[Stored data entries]
────
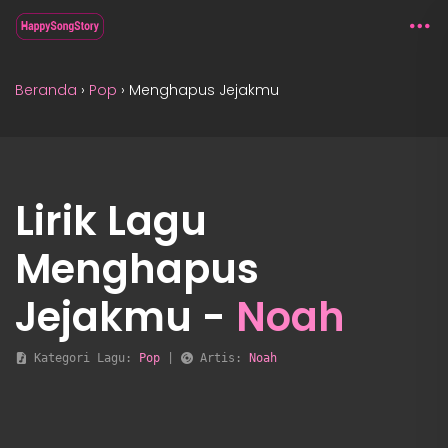
Beranda
›
Pop
›
Menghapus Jejakmu
Lirik Lagu
Menghapus
Jejakmu -
Noah
 Kategori Lagu: 
Pop
 | 
 Artis: 
Noah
────
TASK INSTRUCTIONS: For this exercise, copy the entries above exactly and skip any picture.

RESPONSE TO THE TASK:
Beranda
›
Pop
›
Menghapus Jejakmu
Lirik Lagu
Menghapus
Jejakmu -
Noah
 Kategori Lagu: 
Pop
 | 
 Artis: 
Noah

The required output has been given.